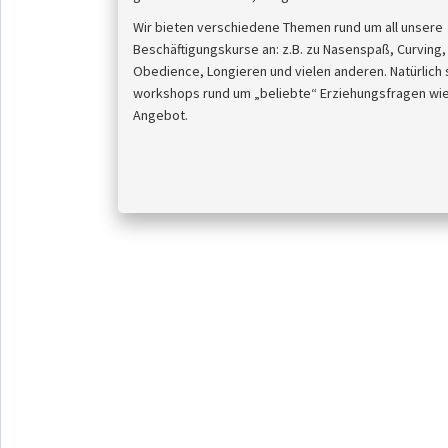
Wir bieten verschiedene Themen rund um all unsere
Beschäftigungskurse an: z.B. zu Nasenspaß, Curving, A
Obedience, Longieren und vielen anderen. Natürlich 
workshops rund um „beliebte“ Erziehungsfragen wie 
Angebot.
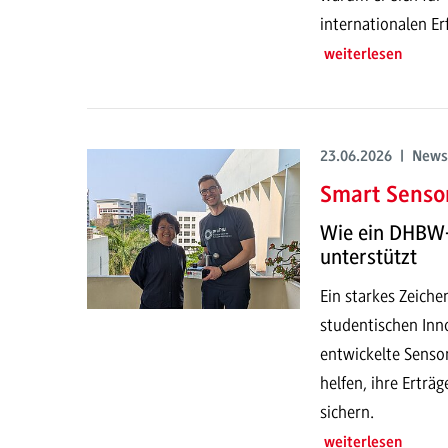
internationalen E
weiterlesen
23.06.2026 | News
Smart Sensor
Wie ein DHBW-
unterstützt
Ein starkes Zeich
studentischen Inno
entwickelte Senso
helfen, ihre Erträ
sichern.
weiterlesen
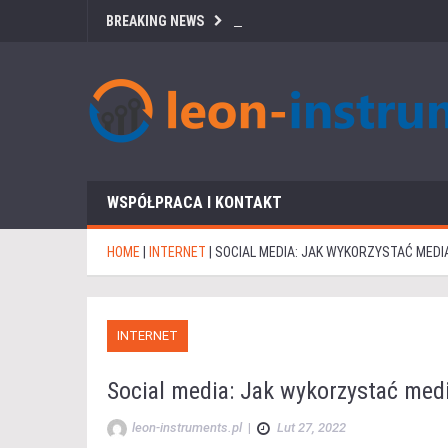
BREAKING NEWS
WSPÓŁPRACA I KONTAKT
HOME
|
INTERNET
|
SOCIAL MEDIA: JAK WYKORZYSTAĆ MED
INTERNET
Social media: Jak wykorzystać med
leon-instruments.pl
|
Lut 27, 2022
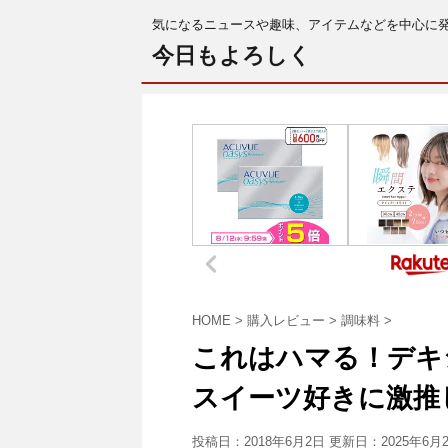
気になるニュースや趣味、アイテムなどを中心に
今日もよろしく
HOME
>
購入レビュー
>
調味料
>
これはハマる！デキ
スイーツ好きに激推
投稿日：2018年6月2日 更新日：
2025年6月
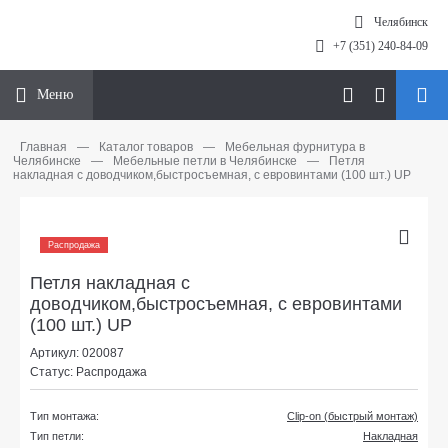
Челябинск
+7 (351) 240-84-09
Меню
Главная
—
Каталог товаров
—
Мебельная фурнитура в
Челябинске
—
Мебельные петли в Челябинске
—
Петля
накладная с доводчиком,быстросъемная, с евровинтами (100 шт.) UP
Распродажа
Петля накладная с
доводчиком,быстросъемная, с евровинтами
(100 шт.) UP
Артикул: 020087
Статус: Распродажа
Тип монтажа:
Сlip-on (быстрый монтаж)
Тип петли:
Накладная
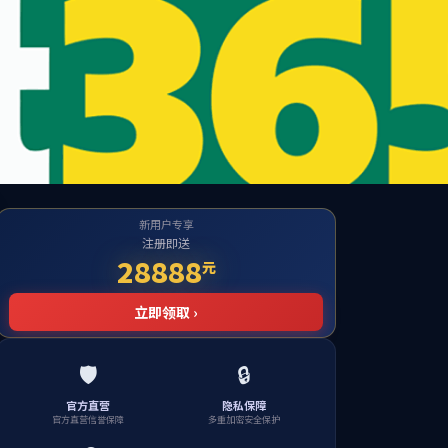
迎您
工作
师德师风
团学工作
对外交流与合作
资料下载
内大邮箱
校园
VPN
校内门户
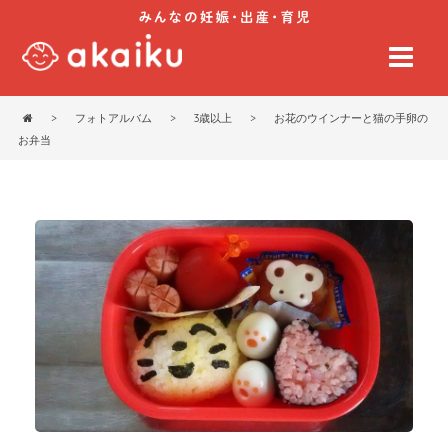
>
フォトアルバム
>
3歳以上
>
お花のウインナーと猫の手卵の
お弁当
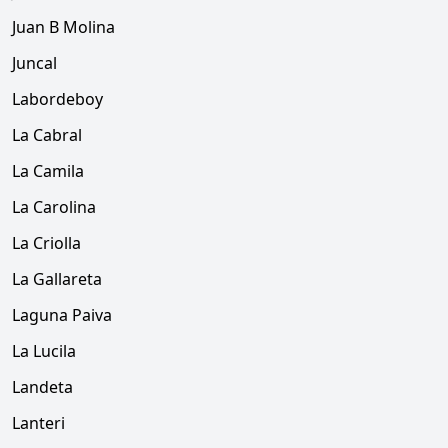
Juan B Molina
Juncal
Labordeboy
La Cabral
La Camila
La Carolina
La Criolla
La Gallareta
Laguna Paiva
La Lucila
Landeta
Lanteri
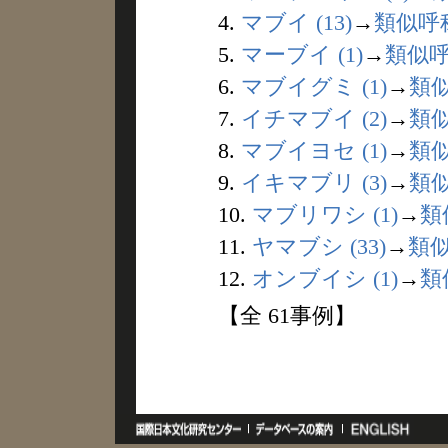
4.
マブイ (13)
→
類似呼
5.
マーブイ (1)
→
類似
6.
マブイグミ (1)
→
類
7.
イチマブイ (2)
→
類
8.
マブイヨセ (1)
→
類
9.
イキマブリ (3)
→
類
10.
マブリワシ (1)
→
類
11.
ヤマブシ (33)
→
類
12.
オンブイシ (1)
→
類
【全 61事例】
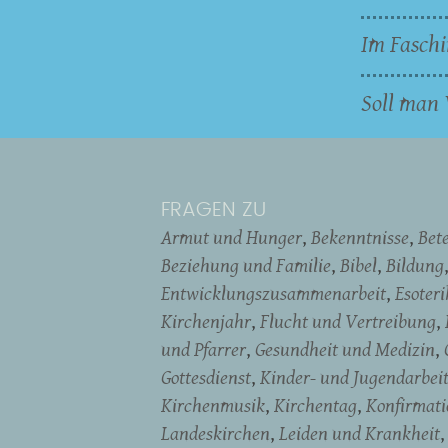
Im Faschi
Soll man 
FRAGEN ZU
Armut und Hunger
Bekenntnisse
Bet
Beziehung und Familie
Bibel
Bildung
Entwicklungszusammenarbeit
Esoter
Kirchenjahr
Flucht und Vertreibung
und Pfarrer
Gesundheit und Medizin
Gottesdienst
Kinder- und Jugendarbei
Kirchenmusik
Kirchentag
Konfirmati
Landeskirchen
Leiden und Krankheit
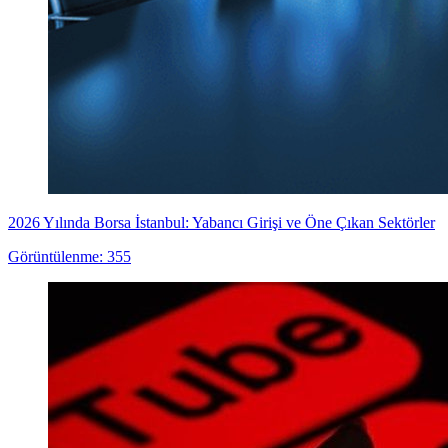
2026 Yılında Borsa İstanbul: Yabancı Girişi ve Öne Çıkan Sektörler
Görüntülenme: 355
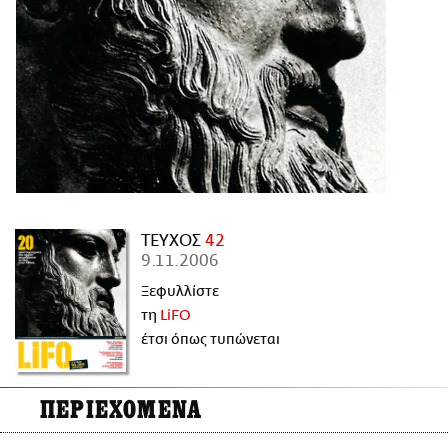
ΑΜΠΑ
PRINT
ΤΕΥΧΟΣ
42
9.11.2006
Ξεφυλλίστε
τη
LiFO
έτσι όπως τυπώνεται
ΠΕΡΙΕΧΟΜΕΝΑ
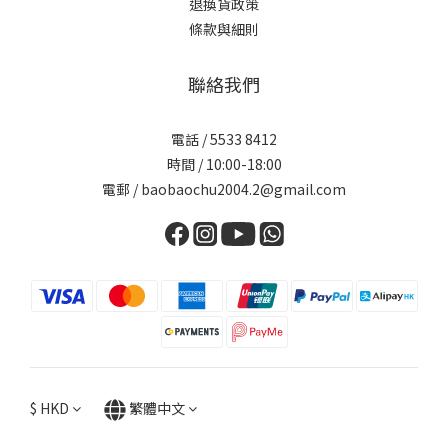
退換貨政策
條款與細則
聯絡我們
電話 / 5533 8412
時間 / 10:00-18:00
電郵 / baobaochu2004.2@gmail.com
$
HKD
繁體中文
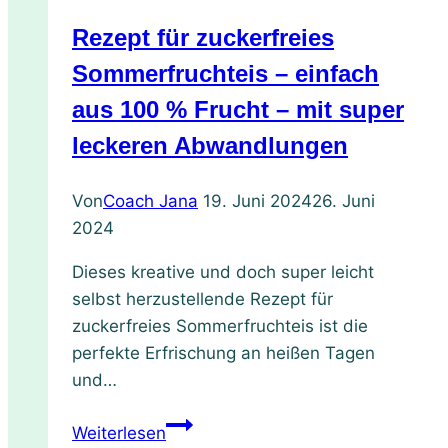
von
Rezept für zuckerfreies
Frischekosmetik
für
Sommerfruchteis – einfach
deine
aus 100 % Frucht – mit super
Haut
leckeren Abwandlungen
und
die
Von
Coach Jana
19. Juni 2024
26. Juni
Umwelt
2024
Dieses kreative und doch super leicht
selbst herzustellende Rezept für
zuckerfreies Sommerfruchteis ist die
perfekte Erfrischung an heißen Tagen
und…
Rezept
Weiterlesen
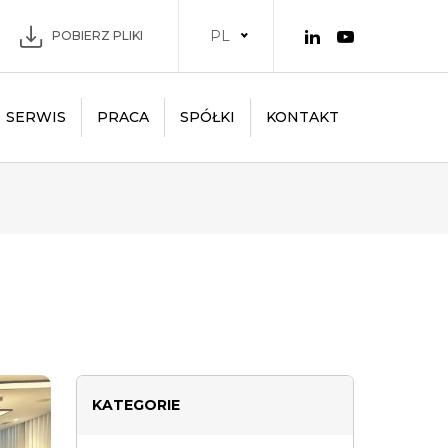
PL
POBIERZ PLIKI
SERWIS
PRACA
SPÓŁKI
KONTAKT
KATEGORIE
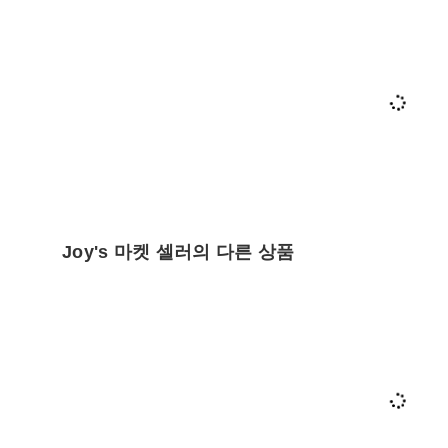
Joy's 마켓 셀러의 다른 상품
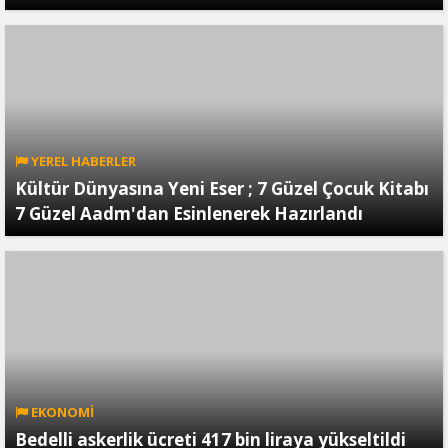
YEREL HABERLER
Kültür Dünyasına Yeni Eser ; 7 Güzel Çocuk Kitabı
7 Güzel Aadm'dan Esinlenerek Hazırlandı
EKONOMİ
Bedelli askerlik ücreti 417 bin liraya yükseltildi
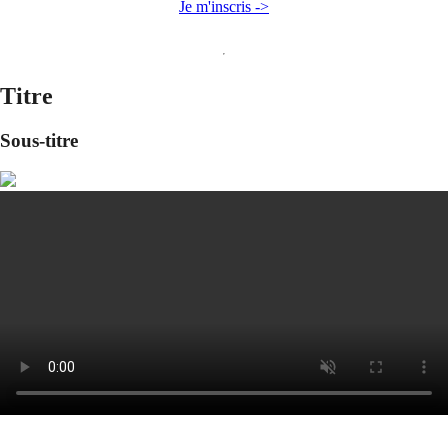
Je m'inscris ->
Titre
Sous-titre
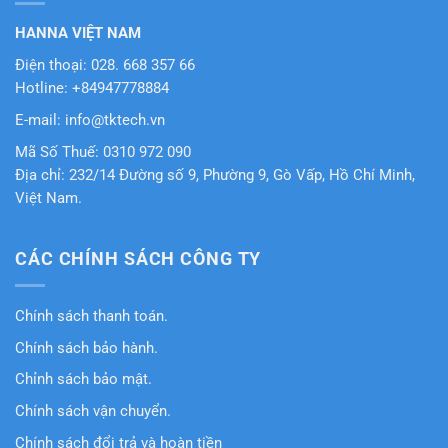
HANNA VIỆT NAM
Điện thoại: 028. 668 357 66
Hotline: +84947778884
E-mail: info@tktech.vn
Mã Số Thuế: 0310 972 090
Địa chỉ: 232/14 Đường số 9, Phường 9, Gò Vấp, Hồ Chí Minh,
Việt Nam.
CÁC CHÍNH SÁCH CÔNG TY
Chính sách thanh toán.
Chính sách bảo hành.
Chỉnh sách bảo mật.
Chính sách vận chuyển.
Chính sách đổi trả và hoàn tiền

· · ·

▶ **Exercise prompt**
Retype the whole listing word for word. Skip the pictures.

▶ **Reply**
Wir bieten verschiedene Themen rund um all unsere
Beschäftigungskurse an: z.B. zu Nasenspaß, Curving, A
Obedience, Longieren und vielen anderen. Natürlich 
workshops rund um „beliebte“ Erziehungsfragen wie 
Angebot.
internationalen E
weiterlesen
23.06.2026 | News
Smart Sensor
Wie ein DHBW-
unterstützt
Ein starkes Zeich
studentischen Inno
entwickelte Senso
helfen, ihre Erträ
sichern.
weiterlesen
BREAKING NEWS
WSPÓŁPRACA I KONTAKT
HOME
|
INTERNET
|
SOCIAL MEDIA: JAK WYKORZYSTAĆ MED
INTERNET
Social media: Jak wykorzystać med
leon-instruments.pl
|
Lut 27, 2022
気になるニュースや趣味、アイテムなどを中心に
今日もよろしく
HOME
>
購入レビュー
>
調味料
>
これはハマる！デキ
スイーツ好きに激推
投稿日：2018年6月2日 更新日：
2025年6月
Челябинск
+7 (351) 240-84-09
Меню
Главная
—
Каталог товаров
—
Мебельная фурнитура в
Челябинске
—
Мебельные петли в Челябинске
—
Петля
накладная с доводчиком,быстросъемная, с евровинтами (100 шт.) UP
Распродажа
Петля накладная с
доводчиком,быстросъемная, с евровинтами
(100 шт.) UP
Артикул: 020087
Статус: Распродажа
Тип монтажа:
Сlip-on (быстрый монтаж)
Тип петли:
Накладная
迎您
工作
师德师风
团学工作
对外交流与合作
资料下载
内大邮箱
校园
VPN
校内门户
>
フォトアルバム
>
3歳以上
>
お花のウインナーと猫の手卵の
お弁当
Juan B Molina
Juncal
Labordeboy
La Cabral
La Camila
La Carolina
La Criolla
La Gallareta
Laguna Paiva
La Lucila
Landeta
Lanteri
4.
マブイ (13)
→
類似呼
5.
マーブイ (1)
→
類似
6.
マブイグミ (1)
→
類
7.
イチマブイ (2)
→
類
8.
マブイヨセ (1)
→
類
9.
イキマブリ (3)
→
類
10.
マブリワシ (1)
→
類
11.
ヤマブシ (33)
→
類
12.
オンブイシ (1)
→
類
【全 61事例】
Im Faschi
Soll man 
FRAGEN ZU
Armut und Hunger
Bekenntnisse
Bet
Beziehung und Familie
Bibel
Bildung
Entwicklungszusammenarbeit
Esoter
Kirchenjahr
Flucht und Vertreibung
und Pfarrer
Gesundheit und Medizin
Gottesdienst
Kinder- und Jugendarbei
Kirchenmusik
Kirchentag
Konfirmati
Landeskirchen
Leiden und Krankheit
2026 Yılında Borsa İstanbul: Yabancı Girişi ve Öne Çıkan Sektörler
Görüntülenme: 355
ΑΜΠΑ
PRINT
ΤΕΥΧΟΣ
42
9.11.2006
Ξεφυλλίστε
τη
LiFO
έτσι όπως τυπώνεται
ΠΕΡΙΕΧΟΜΕΝΑ
退換貨政策
條款與細則
聯絡我們
電話 / 5533 8412
時間 / 10:00-18:00
電郵 / baobaochu2004.2@gmail.com
$
HKD
繁體中文
von
Rezept für zuckerfreies
Frischekosmetik
für
Sommerfruchteis – einfach
deine
aus 100 % Frucht – mit super
Haut
leckeren Abwandlungen
und
die
Von
Coach Jana
19. Juni 2024
26. Juni
Umwelt
2024
Dieses kreative und doch super leicht
selbst herzustellende Rezept für
zuckerfreies Sommerfruchteis ist die
perfekte Erfrischung an heißen Tagen
und…
Rezept
Weiterlesen
PL
POBIERZ PLIKI
SERWIS
PRACA
SPÓŁKI
KONTAKT
KATEGORIE
Joy's 마켓 셀러의 다른 상품
YEREL HABERLER
Kültür Dünyasına Yeni Eser ; 7 Güzel Çocuk Kitabı
7 Güzel Aadm'dan Esinlenerek Hazırlandı
EKONOMİ
Bedelli askerlik ücreti 417 bin liraya yükseltildi
Je m'inscris ->
Titre
Sous-titre
HANNA VIỆT NAM
Điện thoại: 028. 668 357 66
Hotline: +84947778884
E-mail: info@tktech.vn
Mã Số Thuế: 0310 972 090
Địa chỉ: 232/14 Đường số 9, Phường 9, Gò Vấp, Hồ Chí Minh,
Việt Nam.
CÁC CHÍNH SÁCH CÔNG TY
Chính sách thanh toán.
Chính sách bảo hành.
Chỉnh sách bảo mật.
Chính sách vận chuyển.
Chính sách đổi trả và hoàn tiền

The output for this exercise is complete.